The fact that RH stock has been included in Warren Buffett's portfolio for several years speaks to its potential. As the real estate industry rebounds, I anticipate RH's stock to gain strength, thereby enhancing its reputation and presence worldwide. In summary, I am highly optimistic about the future trajectory of this business.

Pfizer: PFE I believe the healthcare sector will grow significantly over the next few decades, especially after the pandemic boosted the industry's momentum and led to groundbreaking clinical research. Pfizer stands out with its strong brand, extensive distribution channels, and solid reputation. As of the first half of 2024, Pfizer's valuation looks very appealing. Its large size provides key advantages, such as cost efficiencies and a highly skilled sales team.

Pfizer's phase 3 trial for the breast cancer drug atirmociclib presents an opportunity to strengthen its presence in this field. As its first-generation drug Ibrance faces more competition, atirmociclib could become a major growth driver. Pfizer seems to be signaling that cancer medications will be a core focus in the coming decade, with plans to expand its number of blockbuster oncology drugs to over eight by 2030.

In the first quarter of 2024, Pfizer reported an impressive 11% sales growth in its non-COVID products. The Seagen acquisition played a big role in this growth. Pfizer is expected to keep growing at a moderate rate through 2025, but revenue might drop when some patents expire.

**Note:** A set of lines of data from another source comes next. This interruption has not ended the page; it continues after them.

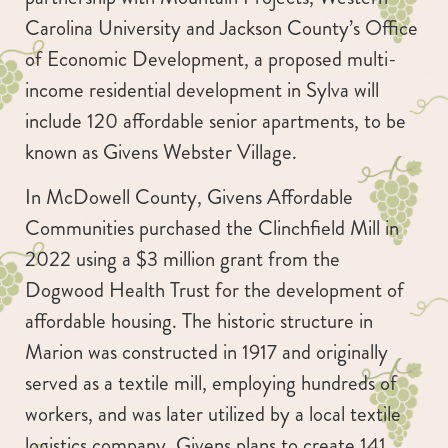
Carolina University and Jackson County’s Office
of Economic Development, a proposed multi-
income residential development in Sylva will
include 120 affordable senior apartments, to be
known as Givens Webster Village.
In McDowell County, Givens Affordable
Communities purchased the Clinchfield Mill in
2022 using a $3 million grant from the
Dogwood Health Trust for the development of
affordable housing. The historic structure in
Marion was constructed in 1917 and originally
served as a textile mill, employing hundreds of
workers, and was later utilized by a local textile
logistics company. Givens plans to create 141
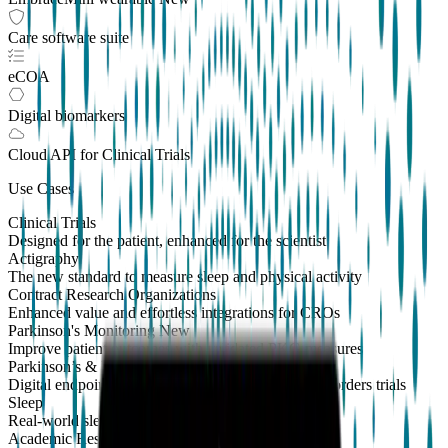
Care software suite
eCOA
Digital biomarkers
Cloud API
for Clinical Trials
Use Cases
Clinical Trials
Designed for the patient, enhanced for the scientist
Actigraphy
The new standard to measure sleep and physical activity
Contract Research Organizations
Enhanced value and effortless integrations for CROs
Parkinson's Monitoring
New
Improve patient outcomes with validated PKG measures
Parkinson’s & Movement Disorders
Digital endpoints for Parkinson's and movement disorders trials
Sleep
Real-world sleep monitoring across therapeutic areas
Academic Research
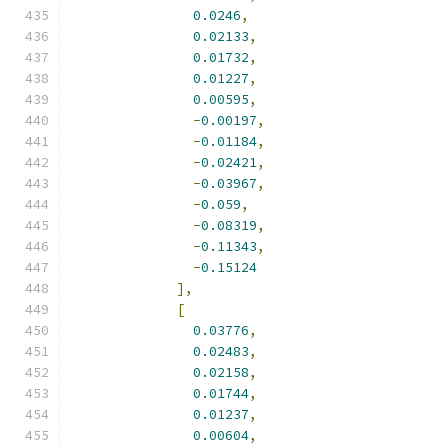
0.0246
,
0.02133
,
0.01732
,
0.01227
,
0.00595
,
-
0.00197
,
-
0.01184
,
-
0.02421
,
-
0.03967
,
-
0.059
,
-
0.08319
,
-
0.11343
,
-
0.15124
],
[
0.03776
,
0.02483
,
0.02158
,
0.01744
,
0.01237
,
0.00604
,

Salesforce: CRM is a cloud-based CRM solution that empowers businesses to forge stronger relationships with their customers. By streamlining internal processes, Salesforce helps companies achieve greater profitability. This focus resonates in today's global environment. With innovation,entrepreneurship, and international trade booming, businesses of all sizes require cloud-based applications that simplify operations. This is where Salesforce thrives.Their established market presence, exceptional customer retention rates, and unwavering commitment to innovation give them a significant competitive edge. The diversity of their product portfolio ensures they cater to a wide range of customer needs, while their operational success speaks volumes about their effectiveness.The future holds immense potential for Salesforce with the integration of Artificial Intelligence (AI) into their offerings. This presents a groundbreaking opportunity to revolutionize the customer experience and unlock new levels of efficiency. While recent earnings reports might raise some concerns, it's important to consider the bigger picture. Salesforce boasts robust financial health with consistent growth in gross profit, increasing cash flow, and sound financial ratios. However,the presence of formidable competitors like Microsoft, Oracle, and Adobe cannot be ignored. These industry giants pose a significant challenge to Salesforce's continued dominance.Despite this competition, Salesforce's unwavering focus on customer success, coupled with their potential to leverage AI for transformative growth, positions them well for the future. This, along with their recent dividend declaration and share buyback plan, paints a promising picture for long-term investors. I am highly confident that Salesforce stock is poised for significant growth as they capitalize on emerging opportunities.